If interested let me know, or you can contact Annette directly at *[email protected]*


----------



## gracie's mom (Aug 6, 2006)

Home Checker is one of the best parts of the "job". It's fun to meet the families and see where the Goldens are going to live. And the families are always so excited.


----------



## GoldenShamus (Feb 26, 2007)

I hope someone in your area steps up! I do home visits here in CT and for anyone on the fence about doing it, it's the most wonderful thing because you know without a doubt that are helping a dog, in this case a golden, find a new home. What better thing could you do?

I highly recommend getting involved with rescue. I've been involved with Sunshine Golden Retriever Rescue since the fall of 2005 and it's one of the best things I've done.


----------



## Rob's GRs (Feb 25, 2007)

GoldenShamus said:


> I hope someone in your area steps up! I do home visits here in CT and for anyone on the fence about doing it, it's the most wonderful thing because you know without a doubt that are helping a dog, in this case a golden, find a new home. What better thing could you do?
> 
> I highly recommend getting involved with rescue. I've been involved with Sunshine Golden Retriever Rescue since the fall of 2005 and it's one of the best things I've done.


 
I agree with both _gracies mom_ and _GoldenShamus_. 
I too do home visits in my area of PA and it is always great to meet people that are out there wanting to help bring a dog in need into their homes by adopting. 
If anyone in NJ thinks they would like to try this out let us know.

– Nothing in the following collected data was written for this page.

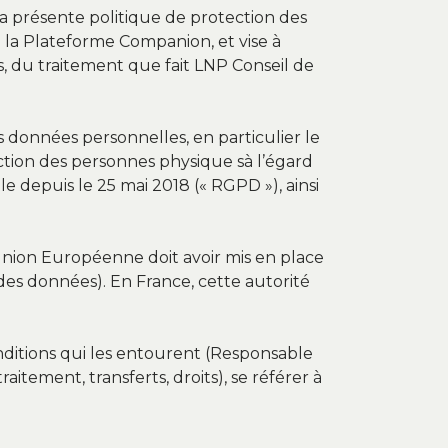
La présente politique de protection des
à la Plateforme Companion, et vise à
ts, du traitement que fait LNP Conseil de
 données personnelles, en particulier le
ction des personnes physique sà l’égard
e depuis le 25 mai 2018 (« RGPD »), ainsi
nion Européenne doit avoir mis en place
des données). En France, cette autorité
nditions qui les entourent (Responsable
itement, transferts, droits), se référer à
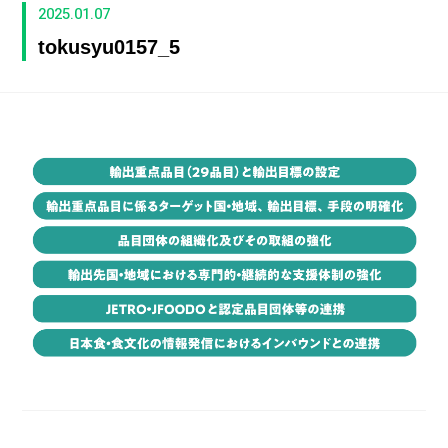
2025.01.07
tokusyu0157_5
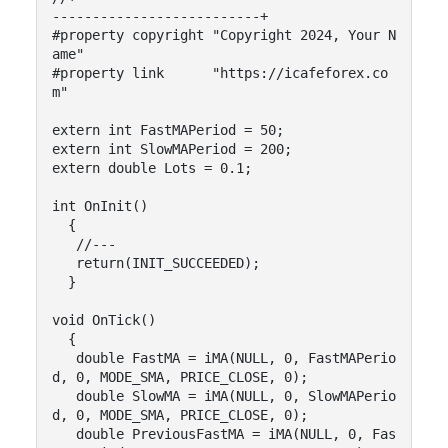
--------------------------+

#property copyright "Copyright 2024, Your N
ame"

#property link      "https://icafeforex.co
m"

extern int FastMAPeriod = 50;

extern int SlowMAPeriod = 200;

extern double Lots = 0.1;

int OnInit()

  {

   //---

   return(INIT_SUCCEEDED);

  }

void OnTick()

  {

   double FastMA = iMA(NULL, 0, FastMAPerio
d, 0, MODE_SMA, PRICE_CLOSE, 0);

   double SlowMA = iMA(NULL, 0, SlowMAPerio
d, 0, MODE_SMA, PRICE_CLOSE, 0);

   double PreviousFastMA = iMA(NULL, 0, Fas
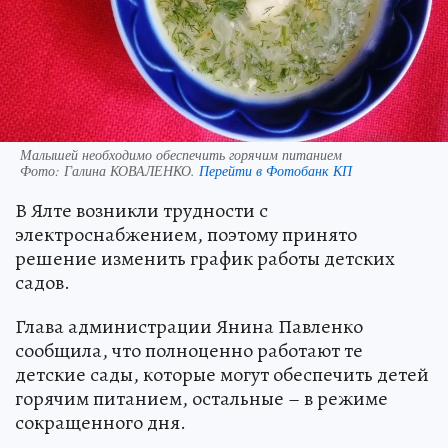
Малышей необходимо обеспечить горячим питанием
Фото:
Галина КОВАЛЕНКО.
Перейти в Фотобанк КП
В Ялте возникли трудности с
электроснабжением, поэтому принято
решение изменить график работы детских
садов.
Глава администрации Янина Павленко
сообщила, что полноценно работают те
детские сады, которые могут обеспечить детей
горячим питанием, остальные – в режиме
сокращенного дня.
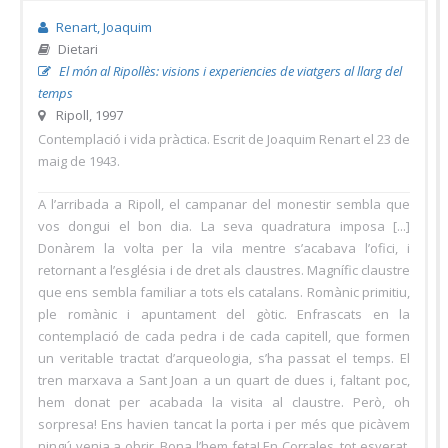
Renart, Joaquim
Dietari
El món al Ripollès: visions i experiencies de viatgers al llarg del
temps
Ripoll, 1997
Contemplació i vida pràctica. Escrit de Joaquim Renart el 23 de
maig de 1943.
A l’arribada a Ripoll, el campanar del monestir sembla que
vos dongui el bon dia. La seva quadratura imposa [...]
Donàrem la volta per la vila mentre s’acabava l’ofici, i
retornant a l’església i de dret als claustres. Magnífic claustre
que ens sembla familiar a tots els catalans. Romànic primitiu,
ple romànic i apuntament del gòtic. Enfrascats en la
contemplació de cada pedra i de cada capitell, que formen
un veritable tractat d’arqueologia, s’ha passat el temps. El
tren marxava a Sant Joan a un quart de dues i, faltant poc,
hem donat per acabada la visita al claustre. Però, oh
sorpresa! Ens havien tancat la porta i per més que picàvem
ningú venia a obrir. Bona l’hem feta! En Corrales, tot esverat,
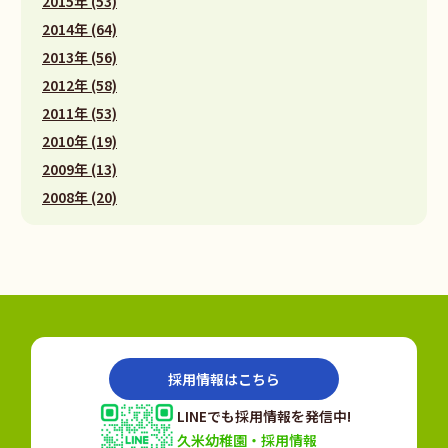
2015年 (53)
2014年 (64)
2013年 (56)
2012年 (58)
2011年 (53)
2010年 (19)
2009年 (13)
2008年 (20)
採用情報はこちら
LINEでも採用情報を発信中!
久米幼稚園・採用情報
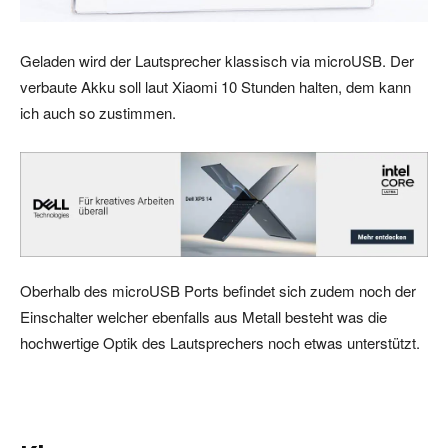
Geladen wird der Lautsprecher klassisch via microUSB. Der
verbaute Akku soll laut Xiaomi 10 Stunden halten, dem kann
ich auch so zustimmen.
Oberhalb des microUSB Ports befindet sich zudem noch der
Einschalter welcher ebenfalls aus Metall besteht was die
hochwertige Optik des Lautsprechers noch etwas unterstützt.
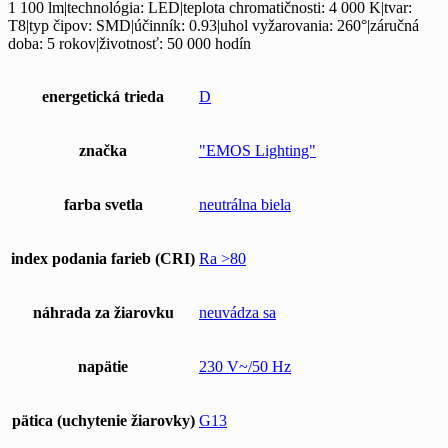
1 100 lm|technológia: LED|teplota chromatičnosti: 4 000 K|tvar:
T8|typ čipov: SMD|účinník: 0.93|uhol vyžarovania: 260°|záručná
doba: 5 rokov|životnosť: 50 000 hodín
energetická trieda
D
značka
"EMOS Lighting"
farba svetla
neutrálna biela
index podania farieb (CRI)
Ra >80
náhrada za žiarovku
neuvádza sa
napätie
230 V~/50 Hz
pätica (uchytenie žiarovky)
G13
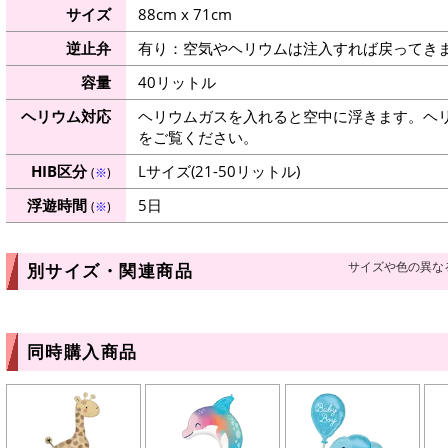
サイズ
88cm x 71cm
逆止弁
有り：空気やヘリウムは注入すれば戻ってき
容量
40リットル
ヘリウム対応
ヘリウムガスを入れると空中に浮きます。ヘ
をご覧ください。
HIB区分
Lサイズ(21-50リットル)
(
※
)
浮遊時間
5日
(
※
)
サイズや色の異な
別サイズ・関連商品
同時購入商品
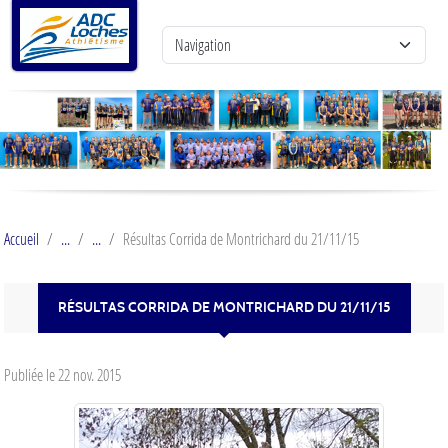
Panneau de gestion des cookies
Accueil
Résultas Corrida de Montrichard du 21/11/15
RÉSULTAS CORRIDA DE MONTRICHARD DU 21/11/15
Publiée le
22 nov. 2015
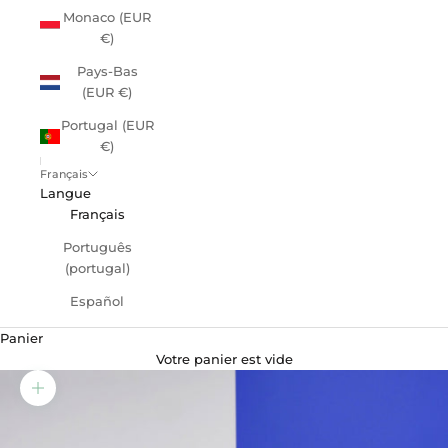
Monaco (EUR
€)
Pays-Bas
(EUR €)
Portugal (EUR
€)
Français
Langue
Français
Português
(portugal)
Español
Panier
Votre panier est vide
Zoomer sur l'image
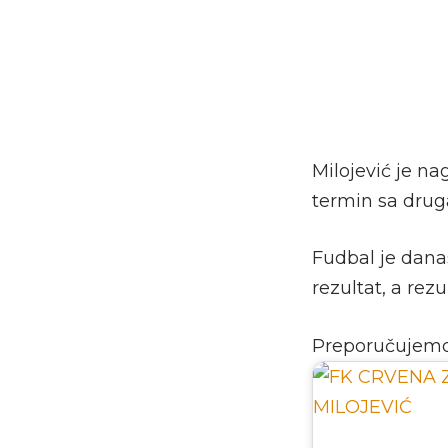
Milojević je na
termin sa drug
Fudbal je danas
rezultat, a rez
Preporučujem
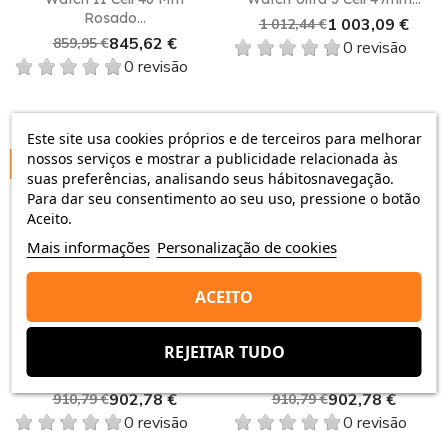
Rosado...
1 003,09 €
1 012,44 €
845,62 €
859,95 €
0 revisão
0 revisão
Este site usa cookies próprios e de terceiros para melhorar
nossos serviços e mostrar a publicidade relacionada às
-8,01 €
-8,01 €
suas preferências, analisando seus hábitosnavegação.
Para dar seu consentimento ao seu uso, pressione o botão
Aceito.
Mais informações
Personalização de cookies
favorite_border
favorite_border
ACEITO
REJEITAR TUDO
Watch Ultra 3 Cell 49mm...
Watch Ultra 3 Cell 49mm...
902,78 €
902,78 €
910,79 €
910,79 €
0 revisão
0 revisão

For that matter anyone anywhere that maybe considering this type of volunteering I urge you to contact you local rescue and see if they need home visitors in your area.


----------



## Sunshine Goldens (Oct 31, 2005)

Rob's GRs said:


> I agree with both _gracies mom_ and _GoldenShamus_.
> I too do home visits in my area of PA and it is always great to meet people that are out there wanting to help bring a dog in need into their homes by adopting.
> If anyone in NJ thinks they would like to try this out let us know. For that matter anyone anywhere that maybe considering this type of volunteering I urge you to contact you local rescue and see if they need home visitors in your area.


Hey Rob! Have you guys tried networking with the groups who cover NJ?? I know Shayne at GRRI-NJ has been wonderful to us! I love working with other groups!!!


----------



## Rob's GRs (Feb 25, 2007)

Sunshine Goldens said:


> Hey Rob! Have you guys tried networking with the groups who cover NJ?? I know Shayne at GRRI-NJ has been wonderful to us! I love working with other groups!!!


 
Hey Lisa, we have used the Jersey Rescue alot and they have been great. We too love to work with other groups, it makes things so much easier for all invloved. However we feel bad for using them so often that we are trying to find some of our own volunteers willing to cover some of New Jersey. This way no one gets over used and or tired of trying to cover these areas.


----------



## Angel_Kody (Feb 27, 2007)

Rob, Glen Gardner is very close to me. I have no idea what is involved in doing a home visit but I'd be happy to help.


----------



## Rob's GRs (Feb 25, 2007)

Angel_Kody said:


> Rob, Glen Gardner is very close to me. I have no idea what is involved in doing a home visit but I'd be happy to help.


 
THANK YOU!!!! 

Home visits are very simple and I am sure you will enjoy it. 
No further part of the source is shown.